The anguish and helplessness of watching hijackers drive away with her two babies strapped screaming in their car seats in Napierville on Saturday afternoon will not be easily forgotten by Pietermaritzburg mother Sindi Brown.

But after “16 hours of hell” Brown and her husband Barry were miraculously reunited with their missing daughters, Zizi (one) and Owethu (two), yesterday morning.

The little girls were found crying but unharmed — locked in and still in their car seats — in their mother’s hijacked Nissan double-cab bakkie parked in Bhekuzulu Road, Ashdown. The vehicle was seen parked there from 6 pm on Saturday. Fortunately the babies were rescued early yesterday before the temperature soared.

“This was a terribly painful thing … I couldn’t save my children. I want to warn people to always be on the lookout. I felt safe where I was … but I wasn’t,” said Sindi Brown, explaining that she was parked in the gateway of a police officer’s home, on her way to fetch her friend, Therinique “Tosca” Nicholson.

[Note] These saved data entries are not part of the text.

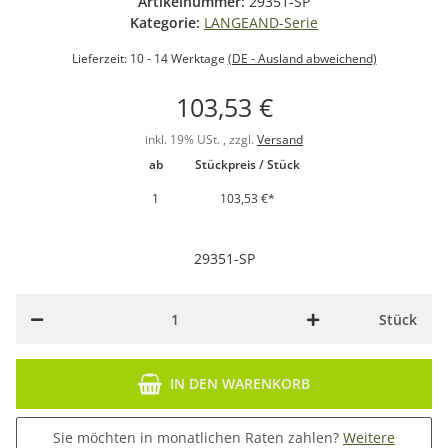
Artikelnummer:
29351-SP
Kategorie:
LANGEAND-Serie
Lieferzeit:
10 - 14 Werktage
(DE - Ausland abweichend)
103,53 €
inkl. 19% USt. , zzgl.
Versand
ab
Stückpreis / Stück
1
103,53 €
*
29351-SP
Stück
IN DEN WARENKORB
Sie möchten in monatlichen Raten zahlen?
Weitere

Nicholson and her husband, Garren, are both constables in the SAPS.

She had popped into the house for “seconds”, leaving Nicholson seated in the car with her own daughter, Leah, as well as Zizi and Owethu, when the hijackers struck. Brown got back to hear Tosca scream and see her leap from the car as the hijackers sped off with her babies.

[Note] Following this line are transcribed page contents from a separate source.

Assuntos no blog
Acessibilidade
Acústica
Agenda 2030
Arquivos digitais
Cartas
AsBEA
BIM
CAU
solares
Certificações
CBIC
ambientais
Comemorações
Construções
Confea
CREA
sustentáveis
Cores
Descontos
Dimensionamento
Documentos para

Garren Nicholson chased after the hijackers by car but they evaded him.

Tosca Nicholson told The Witness she was in the front passenger seat with Leah (16 months) on her lap when she saw two men on the road. As she watched one reached into a sports bag and took out a firearm.

“I almost threw my baby out of the car … she fell down as I jumped. Then I just ran screaming. They drove off with two little ones in the back.”

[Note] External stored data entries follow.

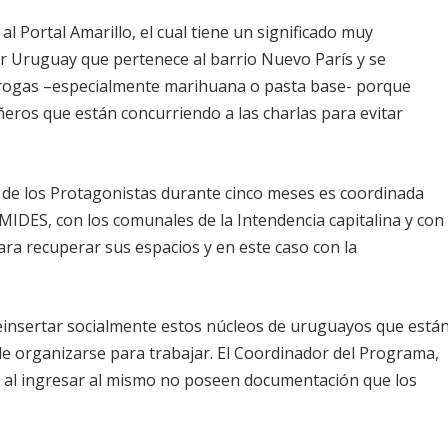
al Portal Amarillo, el cual tiene un significado muy
r Uruguay que pertenece al barrio
Nuevo París
y se
drogas –especialmente marihuana o pasta base- porque
eros que están concurriendo a las charlas para evitar
e de los Protagonistas durante cinco meses es coordinada
 MIDES, con los comunales de
la Intendencia
capitalina y con
ra recuperar sus espacios y en este caso con la
einsertar
socialmente estos núcleos de uruguayos que está
de organizarse para trabajar. El Coordinador del Programa,
 al ingresar al mismo
no
poseen
documentación
que los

Nicholson said she no longer feels safe in her home and does not know how long it will take her to get over the shock. “We are just grateful the babies are safe”.

Sindi Brown said she cannot thank the Mkhize family of Ashdown enough for getting Owethu and Zizi out of the bakkie, feeding, changing and caring for them until the police and family were able to get there yesterday morning.

Brown said it was lucky that local residents decided to take a closer look at the bakkie after hearing news of the abduction on the radio.

Little Owethu, who appears to be the most traumatised by the incident, managed to unlock the vehicle doors from the inside as the hijackers had gone off with the keys, her proud and relieved parents told The Witness.

The overjoyed couple were yesterday filled with praise for the SA Police Services, family, friends and “total strangers” who all rallied to their aid and searched tirelessly throughout Saturday night for the little girls.

“We were desperate. We prayed and we drove, and drove and drove for hours … and we even offered a R50 000 reward. They [the babies] are my whole life. Now I can start living again,” said their dad, Barry.

Barry Brown said friends and relatives came from as far afield as Johannesburg to join in the search for the little girls.

Winnie Mbambo, Sindi’s sister, said after news of the abduction was reported on radio stations around the country the family were flooded with calls and every possible lead was followed up.

Family and friends split up into teams to hunt for the girls.

“It was so emotional when the call finally came that they were found and they are safe … their father [Barry] just burst into tears,” she said. “It was the greatest moment in all our lives.”

Another relative, Deon Nzama, who came from Durban to join the search, said it is time the government clamps down drastically on crime. He said he supports the return of the death penalty.

SAPS spokesman Senior Superintendent Henry Budhram expressed appreciation to all those who helped with the search. By late yesterday no one had been arrested in connection with the incident.